(INSTRUCTIONS FOR THE TASK) Write out each line from the data below that includes the word "ProductLine".

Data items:

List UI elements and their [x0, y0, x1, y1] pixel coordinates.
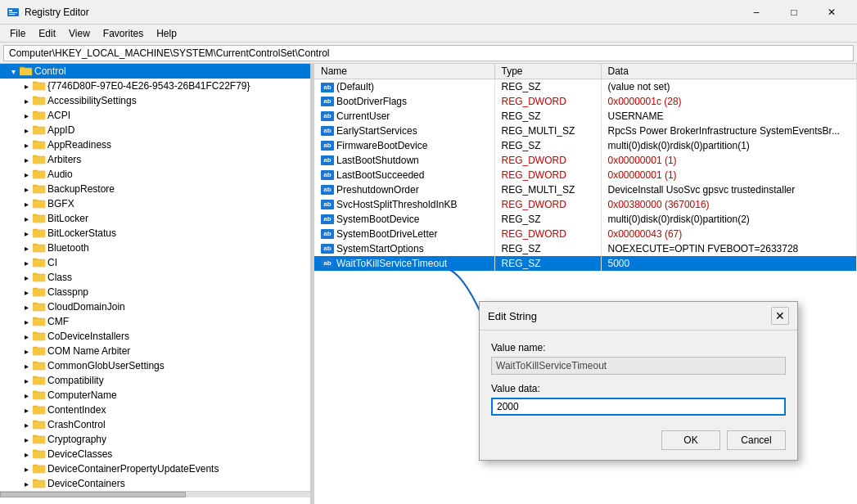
cancel-button[interactable]: Cancel — [727, 430, 786, 450]
edit-string-dialog: Edit String ✕ Value name: Value data: OK… — [479, 301, 798, 461]
dialog-title-bar: Edit String ✕ — [480, 302, 797, 331]
value-data-input[interactable] — [491, 398, 786, 416]
value-name-label: Value name: — [491, 342, 786, 353]
value-name-input[interactable] — [491, 357, 786, 375]
dialog-title: Edit String — [488, 310, 537, 322]
ok-button[interactable]: OK — [661, 430, 720, 450]
dialog-overlay: Edit String ✕ Value name: Value data: OK… — [0, 0, 857, 504]
dialog-close-button[interactable]: ✕ — [771, 307, 789, 325]
value-data-label: Value data: — [491, 383, 786, 394]
dialog-buttons: OK Cancel — [480, 424, 797, 460]
dialog-body: Value name: Value data: — [480, 331, 797, 424]
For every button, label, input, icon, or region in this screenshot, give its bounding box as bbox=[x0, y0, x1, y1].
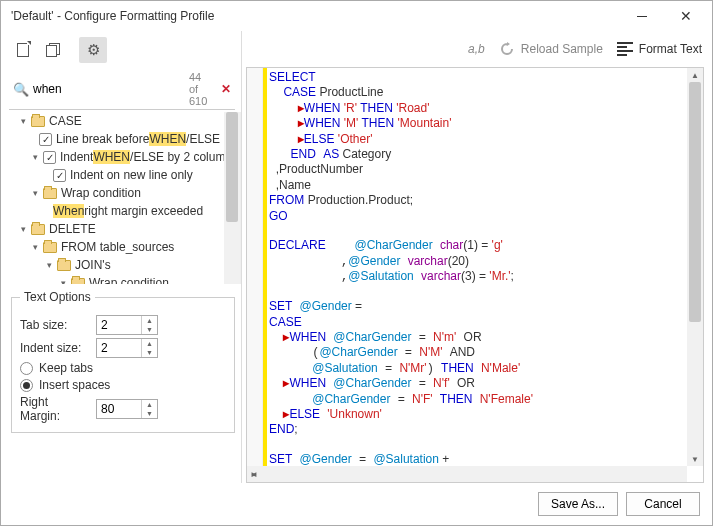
keep-tabs-radio[interactable]: Keep tabs bbox=[20, 361, 226, 375]
checkbox-icon[interactable]: ✓ bbox=[43, 151, 56, 164]
window-title: 'Default' - Configure Formatting Profile bbox=[11, 9, 620, 23]
search-count: 44 of 610 bbox=[183, 71, 217, 107]
title-bar: 'Default' - Configure Formatting Profile… bbox=[1, 1, 712, 31]
right-toolbar: a,b Reload Sample Format Text bbox=[242, 31, 712, 67]
tab-size-spinner[interactable]: ▲▼ bbox=[96, 315, 158, 335]
tree-scrollbar[interactable] bbox=[224, 112, 240, 284]
tree-opt-indent[interactable]: ▾✓Indent WHEN/ELSE by 2 columns bbox=[9, 148, 240, 166]
save-as-button[interactable]: Save As... bbox=[538, 492, 618, 516]
reload-sample-button[interactable]: Reload Sample bbox=[499, 41, 603, 57]
tree-opt-linebreak[interactable]: ✓Line break before WHEN/ELSE bbox=[9, 130, 240, 148]
folder-icon bbox=[31, 224, 45, 235]
right-margin-input[interactable] bbox=[97, 400, 141, 418]
tree-opt-when-margin[interactable]: When right margin exceeded bbox=[9, 202, 240, 220]
folder-icon bbox=[71, 278, 85, 285]
text-options-legend: Text Options bbox=[20, 290, 95, 304]
folder-icon bbox=[57, 260, 71, 271]
insert-spaces-radio[interactable]: Insert spaces bbox=[20, 378, 226, 392]
format-icon bbox=[617, 42, 633, 56]
code-gutter bbox=[247, 68, 263, 466]
code-text: SELECT CASE ProductLine ▸WHEN 'R' THEN '… bbox=[269, 70, 687, 466]
folder-icon bbox=[31, 116, 45, 127]
search-icon: 🔍 bbox=[9, 82, 33, 97]
search-input[interactable] bbox=[33, 80, 183, 98]
new-profile-button[interactable] bbox=[9, 37, 37, 63]
left-toolbar: ⚙ bbox=[9, 35, 241, 69]
right-margin-label: Right Margin: bbox=[20, 395, 90, 423]
code-vscrollbar[interactable]: ▲▼ bbox=[687, 68, 703, 466]
gear-icon: ⚙ bbox=[87, 41, 100, 59]
close-window-button[interactable]: ✕ bbox=[664, 2, 708, 30]
format-text-button[interactable]: Format Text bbox=[617, 42, 702, 56]
reload-icon bbox=[499, 41, 515, 57]
tree-node-wrap2[interactable]: ▾Wrap condition bbox=[9, 274, 240, 284]
right-margin-spinner[interactable]: ▲▼ bbox=[96, 399, 158, 419]
checkbox-icon[interactable]: ✓ bbox=[39, 133, 52, 146]
clear-search-button[interactable]: ✕ bbox=[217, 82, 235, 96]
right-panel: a,b Reload Sample Format Text SELECT CAS… bbox=[241, 31, 712, 483]
folder-icon bbox=[43, 188, 57, 199]
checkbox-icon[interactable]: ✓ bbox=[53, 169, 66, 182]
options-tree[interactable]: ▾CASE ✓Line break before WHEN/ELSE ▾✓Ind… bbox=[9, 112, 241, 284]
search-row: 🔍 44 of 610 ✕ bbox=[9, 69, 235, 110]
tree-node-delete[interactable]: ▾DELETE bbox=[9, 220, 240, 238]
tree-node-case[interactable]: ▾CASE bbox=[9, 112, 240, 130]
minimize-button[interactable] bbox=[620, 2, 664, 30]
cancel-button[interactable]: Cancel bbox=[626, 492, 700, 516]
tree-opt-indent-newline[interactable]: ✓Indent on new line only bbox=[9, 166, 240, 184]
indent-size-label: Indent size: bbox=[20, 341, 90, 355]
left-panel: ⚙ 🔍 44 of 610 ✕ ▾CASE ✓Line break before… bbox=[1, 31, 241, 483]
indent-size-input[interactable] bbox=[97, 339, 141, 357]
text-options-group: Text Options Tab size: ▲▼ Indent size: ▲… bbox=[11, 290, 235, 433]
code-preview[interactable]: SELECT CASE ProductLine ▸WHEN 'R' THEN '… bbox=[246, 67, 704, 483]
toggle-commas-button[interactable]: a,b bbox=[468, 42, 485, 56]
tree-node-joins[interactable]: ▾JOIN's bbox=[9, 256, 240, 274]
tab-size-input[interactable] bbox=[97, 316, 141, 334]
dialog-footer: Save As... Cancel bbox=[1, 483, 712, 525]
code-hscrollbar[interactable]: ◄► bbox=[247, 466, 687, 482]
settings-button[interactable]: ⚙ bbox=[79, 37, 107, 63]
duplicate-profile-button[interactable] bbox=[39, 37, 67, 63]
folder-icon bbox=[43, 242, 57, 253]
indent-size-spinner[interactable]: ▲▼ bbox=[96, 338, 158, 358]
tree-node-from[interactable]: ▾FROM table_sources bbox=[9, 238, 240, 256]
change-bar bbox=[263, 68, 267, 466]
tab-size-label: Tab size: bbox=[20, 318, 90, 332]
tree-node-wrap[interactable]: ▾Wrap condition bbox=[9, 184, 240, 202]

(SOLUTION TO THIS PROBLEM)
code-text: SELECT CASE ProductLine ▸WHEN 'R' THEN '… bbox=[269, 70, 687, 466]
code-preview[interactable]: SELECT CASE ProductLine ▸WHEN 'R' THEN '… bbox=[246, 67, 704, 483]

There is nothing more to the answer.